IPsec tunnel unstable after change of hardware - solved, but why?

Started by Patrick M. Hausen, April 28, 2021, 07:31:41 PM

Previous topic - Next topic
Hi all,

I switched my PCengines APU4D4 for a Supermicro A2SDi-4C-HLN4F that was left from a TrueNAS project. Great small board, does need active cooling, but now I have two identical SATA disks and ZFS in a mirror configuration, yeah!

I saved the config, then searched for igb0 and igb1 and replaced them with ix0 and ix1 in the XML config file. Needless to say, the new firewall came up, cables switched, absolutely no problem it seemed.

But: the single IPsec tunnel I run to my company office stopped forwarding packets every hour or so. Probably related to the phase 2 lifetime of 3600 seconds. The tunnel was shown as active, but I could not reach the other network.
Eventually the situation would resolve by "magic", only to fail again shortly thereafter. Alternatively restarting IPsec fixed things for a while.

Now, the hardware change did come with a change of CPU - from an AMD based embedded system to an Intel Atom.

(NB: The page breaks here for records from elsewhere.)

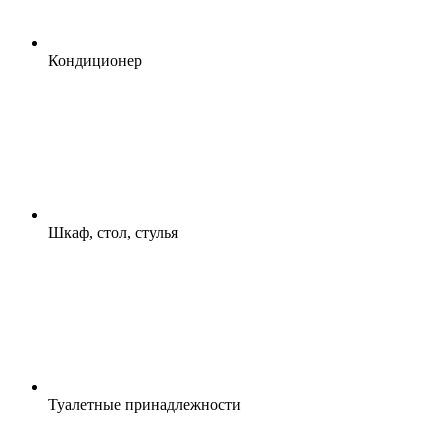
Кондиционер
Шкаф, стол, стулья
Туалетные принадлежности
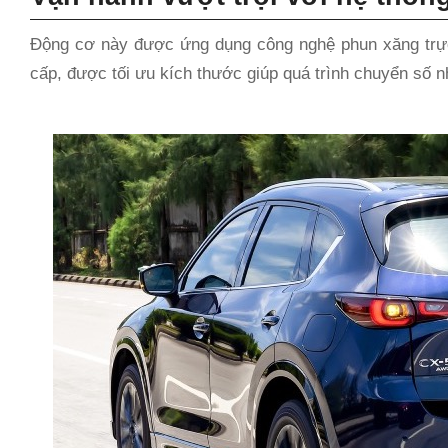
Động cơ này được ứng dụng công nghệ phun xăng trực 
cấp, được tối ưu kích thước giúp quá trình chuyển số nh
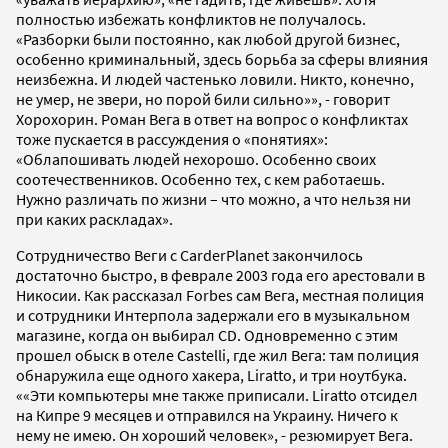
полностью избежать конфликтов не получалось.
«Разборки были постоянно, как любой другой бизнес,
особенно криминальный, здесь борьба за сферы влияния
неизбежна. И людей частенько ловили. Никто, конечно,
не умер, не звери, но порой били сильно»», - говорит
Хорохорин. Роман Вега в ответ на вопрос о конфликтах
тоже пускается в рассуждения о «понятиях»:
«Облапошивать людей нехорошо. Особенно своих
соотечественников. Особенно тех, с кем работаешь.
Нужно различать по жизни – что можно, а что нельзя ни
при каких раскладах».
Сотрудничество Веги с CarderPlanet закончилось
достаточно быстро, в феврале 2003 года его арестовали в
Никосии. Как рассказал Forbes сам Вега, местная полиция
и сотрудники Интерпола задержали его в музыкальном
магазине, когда он выбирал CD. Одновременно с этим
прошел обыск в отеле Castelli, где жил Вега: там полиция
обнаружила еще одного хакера, Liratto, и три ноутбука.
««Эти компьютеры мне также приписали. Liratto отсидел
на Кипре 9 месяцев и отправился на Украину. Ничего к
нему не имею. Он хороший человек», - резюмирует Вега.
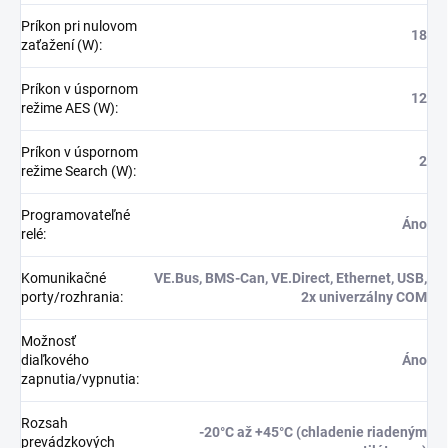
Príkon pri nulovom
18
zaťažení (W)
:
Príkon v úspornom
12
režime AES (W)
:
Príkon v úspornom
2
režime Search (W)
:
Programovateľné
Áno
relé
:
Komunikačné
VE.Bus, BMS-Can, VE.Direct, Ethernet, USB,
porty/rozhrania
:
2x univerzálny COM
Možnosť
diaľkového
Áno
zapnutia/vypnutia
:
Rozsah
-20°C až +45°C (chladenie riadeným
prevádzkových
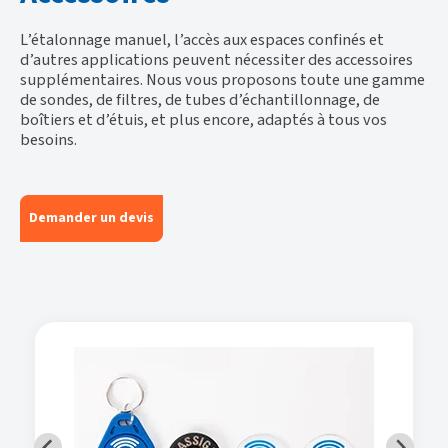
L’étalonnage manuel, l’accès aux espaces confinés et
d’autres applications peuvent nécessiter des accessoires
supplémentaires. Nous vous proposons toute une gamme
de sondes, de filtres, de tubes d’échantillonnage, de
boîtiers et d’étuis, et plus encore, adaptés à tous vos
besoins.
Demander un devis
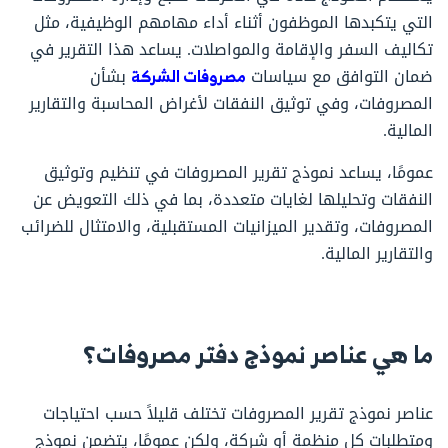
التي يتكبدها الموظفون أثناء أداء مهامهم الوظيفية، مثل
تكاليف السفر والإقامة والمواصلات. يساعد هذا التقرير في
ضمان التوافق مع سياسات
مصروفات الشركة
بشأن
المصروفات، وفي توثيق النفقات لأغراض المحاسبة والتقارير
المالية.
عمومًا، يساعد نموذج تقرير المصروفات في تنظيم وتوثيق
النفقات وتحليلها لغايات متعددة، بما في ذلك التعويض عن
المصروفات، وتقدير الميزانيات المستقبلية، والامتثال للضرائب
والتقارير المالية.
ما هي عناصر
نموذج دفتر مصروفات
؟
عناصر نموذج تقرير المصروفات تختلف قليلاً حسب احتياجات
ومتطلبات كل منظمة أو شركة، ولكن عمومًا، يتضمن نموذج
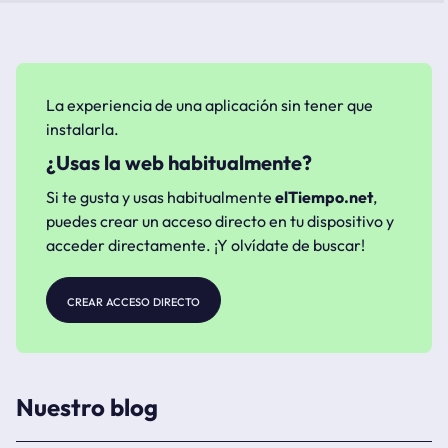
La experiencia de una aplicación sin tener que
instalarla.
¿Usas la web habitualmente?
Si te gusta y usas habitualmente
elTiempo.net
,
puedes crear un acceso directo en tu dispositivo y
acceder directamente. ¡Y olvídate de buscar!
crear acceso directo
Nuestro blog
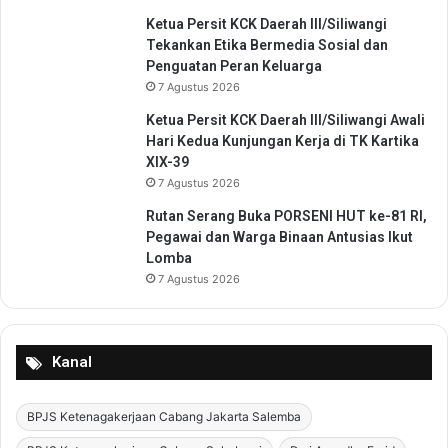
Ketua Persit KCK Daerah III/Siliwangi
Tekankan Etika Bermedia Sosial dan
Penguatan Peran Keluarga
7 Agustus 2026
Ketua Persit KCK Daerah III/Siliwangi Awali
Hari Kedua Kunjungan Kerja di TK Kartika
XIX-39
7 Agustus 2026
Rutan Serang Buka PORSENI HUT ke-81 RI,
Pegawai dan Warga Binaan Antusias Ikut
Lomba
7 Agustus 2026
Kanal
BPJS Ketenagakerjaan Cabang Jakarta Salemba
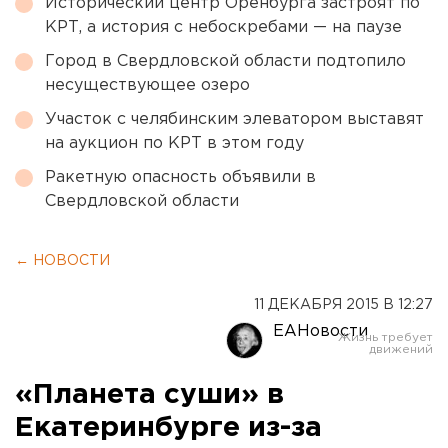
Исторический центр Оренбурга застроят по
КРТ, а история с небоскребами — на паузе
Город в Свердловской области подтопило
несуществующее озеро
Участок с челябинским элеватором выставят
на аукцион по КРТ в этом году
Ракетную опасность объявили в
Свердловской области
← НОВОСТИ
11 ДЕКАБРЯ 2015 В 12:27
ЕАНовости
«Планета суши» в
Екатеринбурге из-за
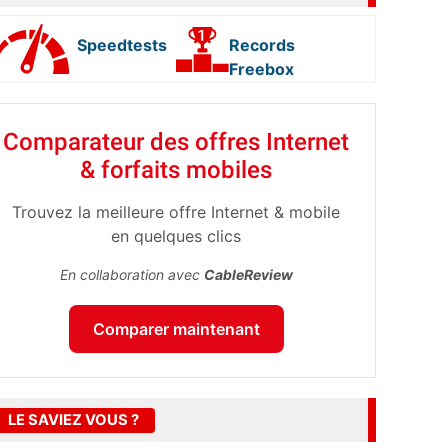
Speedtests
Records
Freebox
Comparateur des offres Internet
& forfaits mobiles
Trouvez la meilleure offre Internet & mobile
en quelques clics
En collaboration avec
CableReview
Comparer maintenant
LE SAVIEZ VOUS ?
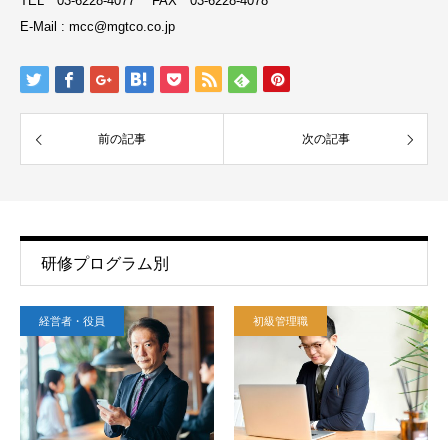
TEL 03-6228-4077 FAX 03-6228-4078
E-Mail : mcc@mgtco.co.jp
前の記事
次の記事
研修プログラム別
経営者・役員
初級管理職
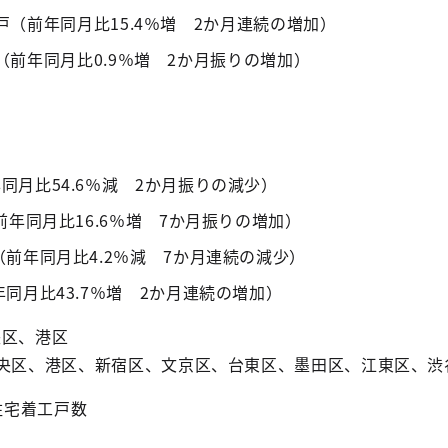
5戸（前年同月比15.4％増 2か月連続の増加）
戸（前年同月比0.9％増 2か月振りの増加）
年同月比54.6％減 2か月振りの減少）
（前年同月比16.6％増 7か月振りの増加）
戸（前年同月比4.2％減 7か月連続の減少）
年同月比43.7％増 2か月連続の増加）
央区、港区
中央区、港区、新宿区、文京区、台東区、墨田区、江東区、渋
住宅着工戸数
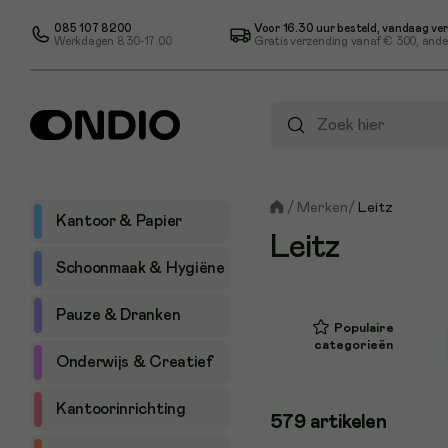
085 107 8200
Voor 16.30 uur besteld, vandaag ve
Werkdagen 8.30-17.00
Gratis verzending vanaf
€ 300
, ande
/
Merken
/
Leitz
Kantoor & Papier
Leitz
Schoonmaak & Hygiëne
Pauze & Dranken
Populaire
categorieën
Onderwijs & Creatief
Kantoorinrichting
579
artikelen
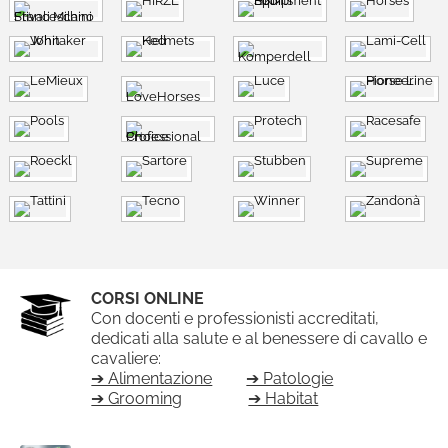
CORSI ONLINE
Con docenti e professionisti accreditati,
dedicati alla salute e al benessere di cavallo e
cavaliere:
➔ Alimentazione
➔ Patologie
➔ Grooming
➔ Habitat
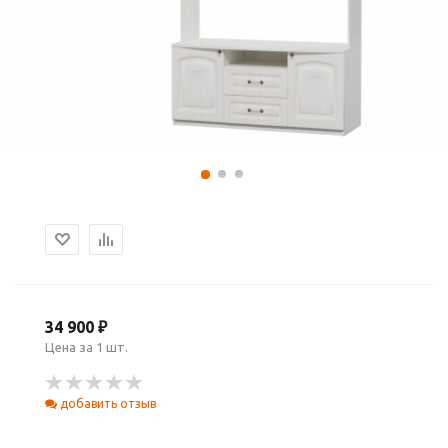
34 900 ₽
Цена за 1 шт.
добавить отзыв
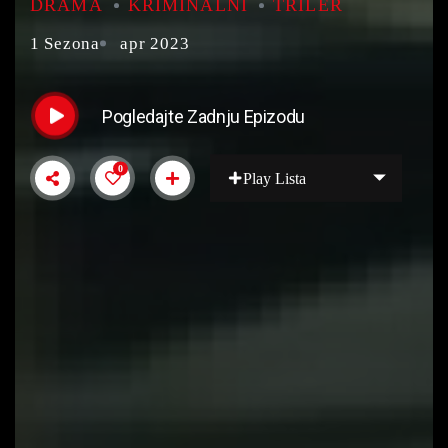
DRAMA
KRIMINALNI
TRILER
1 Sezona
apr 2023
Pogledajte Zadnju Epizodu
0
Play Lista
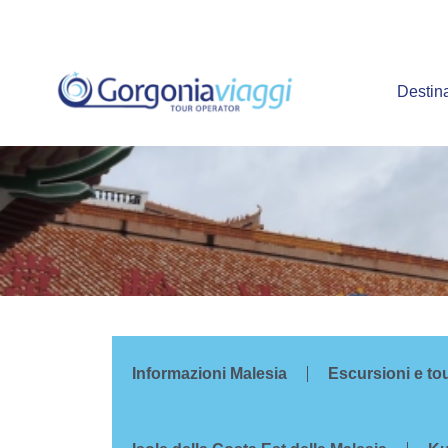
Vai
al
contenuto
Destin
Informazioni Malesia
Escursioni e to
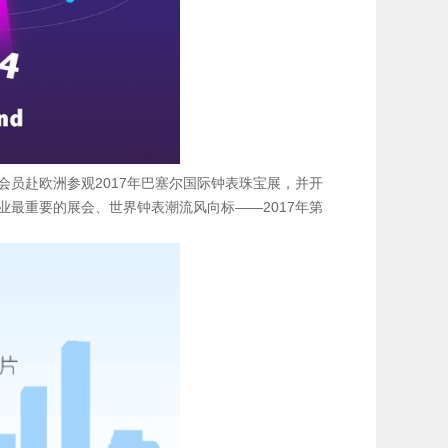
织会员赴欧洲参观2017年巴塞尔国际钟表珠宝展，并开
业最重要的展会、世界钟表潮流风向标——2017年第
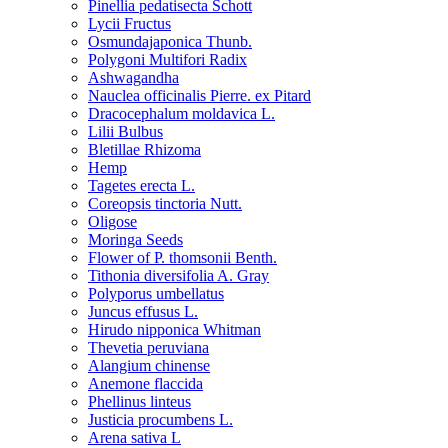
Pinellia pedatisecta Schott
Lycii Fructus
Osmundajaponica Thunb.
Polygoni Multifori Radix
Ashwagandha
Nauclea officinalis Pierre. ex Pitard
Dracocephalum moldavica L.
Lilii Bulbus
Bletillae Rhizoma
Hemp
Tagetes erecta L.
Coreopsis tinctoria Nutt.
Oligose
Moringa Seeds
Flower of P. thomsonii Benth.
Tithonia diversifolia A. Gray
Polyporus umbellatus
Juncus effusus L.
Hirudo nipponica Whitman
Thevetia peruviana
Alangium chinense
Anemone flaccida
Phellinus linteus
Justicia procumbens L.
Arena sativa L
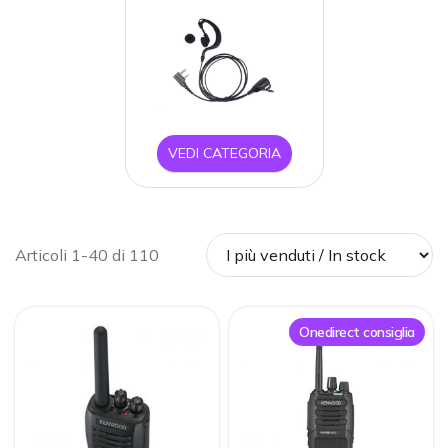
VEDI CATEGORIA
Articoli 1-40 di 110
Onedirect consiglia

So out of "let's see what happens ..." I changed the crypto hardware acceleration setting from "AES/NI" to "None".
The tunnel has been stable ever since.

But ... WHY?

Thanks,
Patrick
Deciso DEC750
People who think they know everything are a great annoyance to those of us who do. (Isaac Asimov)

technically AES/NI is supported on select Intel & AMD. Maybe your proc doesnt support the instruction set

can you please run "kldstat" and see if you can see the aesni module is loaded or not?

something like this

15    1 0xffffffff82bed000     8d50 aesni.ko

iirc the AES-NI crypto on these atom platforms has some quirks that can make them run into this situation. nobody really knows why i guess. it works fine with Xeon CPUs, for example.

to fix it, you'll probably need someone with a deep understanding of inner workings of the kernel, hardware to test with, aswell as time and an actual desire to fix this. probably the best you can hope for is some vendor selling atom based routers/firewalls will fix it to fix their own products. then again, the enterprise customers that generate the money to make it worthwhile will probably not be affected because they use more high-end gear. i dunno but i think you'll just have to live with non-accellerated AES on an atom board.

As far as I read from the documentation, the IPsec implementation will use what the CPU offers regardless of the setting. Equally for OpenSSL. So my inquiry is rather: "what precisely does this setting do and why does it matter?"

I don't need a fix for a problem, because I consider it fixed with everything noe working as it should. At 50 Mbit/s downstream, 10 up, performance is not really an issue.
Deciso DEC750
People who think they know everything are a great annoyance to those of us who do. (Isaac Asimov)

Seems to be an issue with AES-NI and/or SHA256.

https://forum.opnsense.org/index.php?topic=18918.msg104535#msg104535

Interestingly, I am not having these issues on my Supermicro A2SDi-4C-HLN4F. Currently, running multiple IPsec tunnels with AES-NI and SHA256.

Have you ever tried AES-GCM?